I. PROCEDURAL POSTURE OF THE ACTION

During the years in question, plaintiff E. Cody Laird, Jr., 3 was a stockholder of Five Smiths. For its taxable years ending January 31, 1967 and January 31, 1968, Five Smiths elected to be taxed as a “Sub-chapter S Corporation” pursuant to Title 26 U.S.C. §§ 1371-1379, and the corporation’s tax consequences were passed through to the stockholders.

Five Smiths reported losses of $506,-329.00 in 1967 and $581,047.00 in 1968, and plaintiffs, in turn, reported on their tax returns their proportionate share of the losses of the corporation in the amount of $30,380.00 in 1967 and $34,-638.00 in 1968. Subsequently, the Internal Revenue Service audited the tax returns of Five Smiths and disallowed certain deductions which resulted in the determination that the corporation realized taxable income in the amounts of $544,404.00 in 1967 and $641,692.00 in 1968, rather than the losses originally reported. The IRS thereafter also audited plaintiffs’ returns for 1967 and 1968, disallowed deductions of their proportionate share of the corporation’s claimed losses, and included in gross income plaintiff’s share of the corporation’s taxable income. Plaintiff paid the assessments, submitted a claim for a refund, and after its disallowance, filed the instant suit seeking judgment against defendant in the amount of $48,-218.99, plus interest and costs.
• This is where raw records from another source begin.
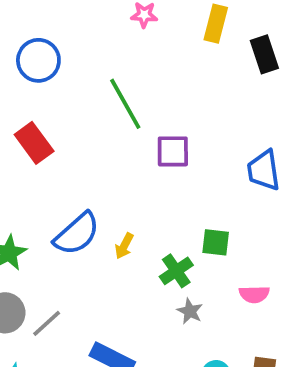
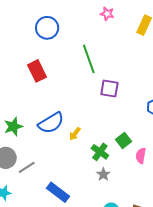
green square: (216, 242) -> (123, 141), turned 35
green cross: (176, 271) -> (100, 152), turned -30
pink semicircle: (254, 294) -> (141, 156), moved, turned 91

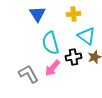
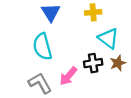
cyan semicircle: (50, 43) -> (42, 47), moved

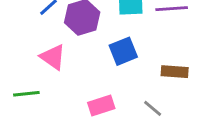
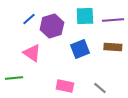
brown rectangle: (175, 72) -> (113, 47), moved
pink rectangle: (101, 105) -> (65, 86), turned 30

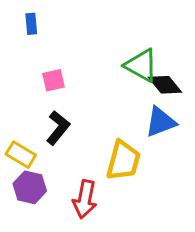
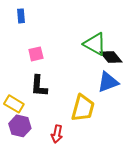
black L-shape: (58, 128) -> (39, 86), turned 145
red arrow: (85, 199) -> (57, 134), size x0.7

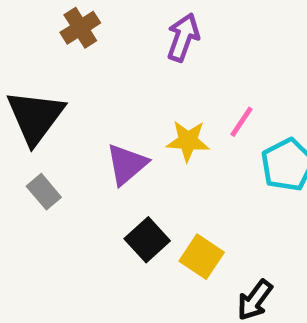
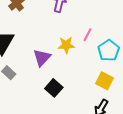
yellow square: (202, 257) -> (104, 81), moved

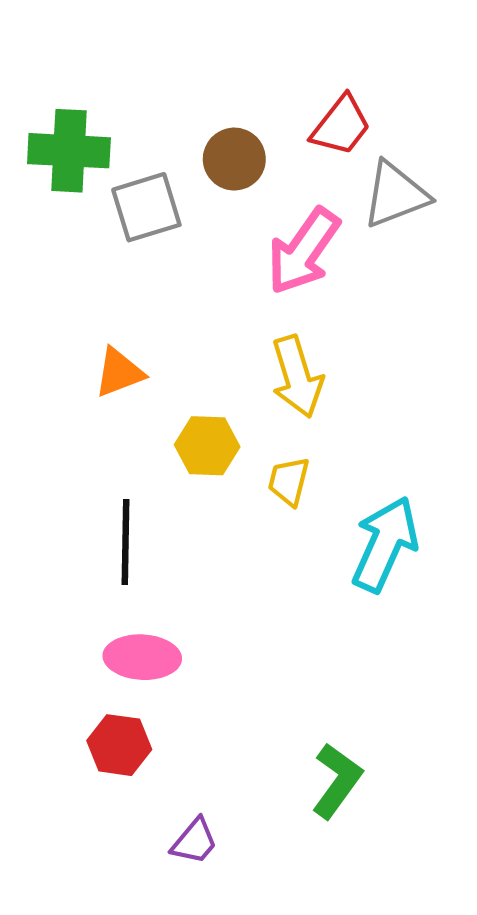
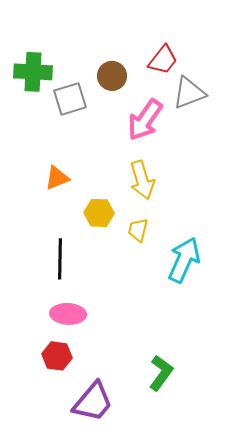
purple trapezoid: (195, 841) -> (93, 402), size x1.8

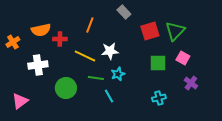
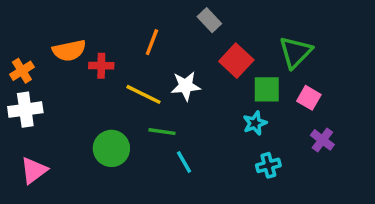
red square: (150, 31) -> (236, 61), moved, turned -30
green square: (158, 63) -> (267, 89), moved
white cross: (38, 65) -> (25, 110), moved
cyan star: (118, 74) -> (255, 123), moved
II. THE DISPUTED DEDUCTIONS

In 1966, Five Smiths purchased from the NFL and its fourteen member teams certain assets thought to be necessary to the establishment and operation of a NFL team in Atlanta, Georgia. The issues presented in this case concern the tax consequences of that purchase. „

The total amount of cash consideration paid by Five Smiths in exchange for the assets acquired from the NFL and its member teams under the terms of the formal agreement between the parties dated February 14, 1966 was $8,500,000.-02. On its tax returns for each of its taxable years ending January 31, 1967 and January 31, 1968, Five Smiths treated the $8,500,000.02 as follows:

1. $50,000 was reported as the admittedly nondepreciable cost of the NFL franchise;
2. $727,086 was reported as deferred interest and the appropriate deduction was taken; and
3. $7,722,914.02 was reported as the cost of forty-two veteran professional football player contracts *659 and options and, on the basis of an estimated useful life of 5.25 years, depreciation deductions of $1,471,031.24 were taken in each of the taxable years in question.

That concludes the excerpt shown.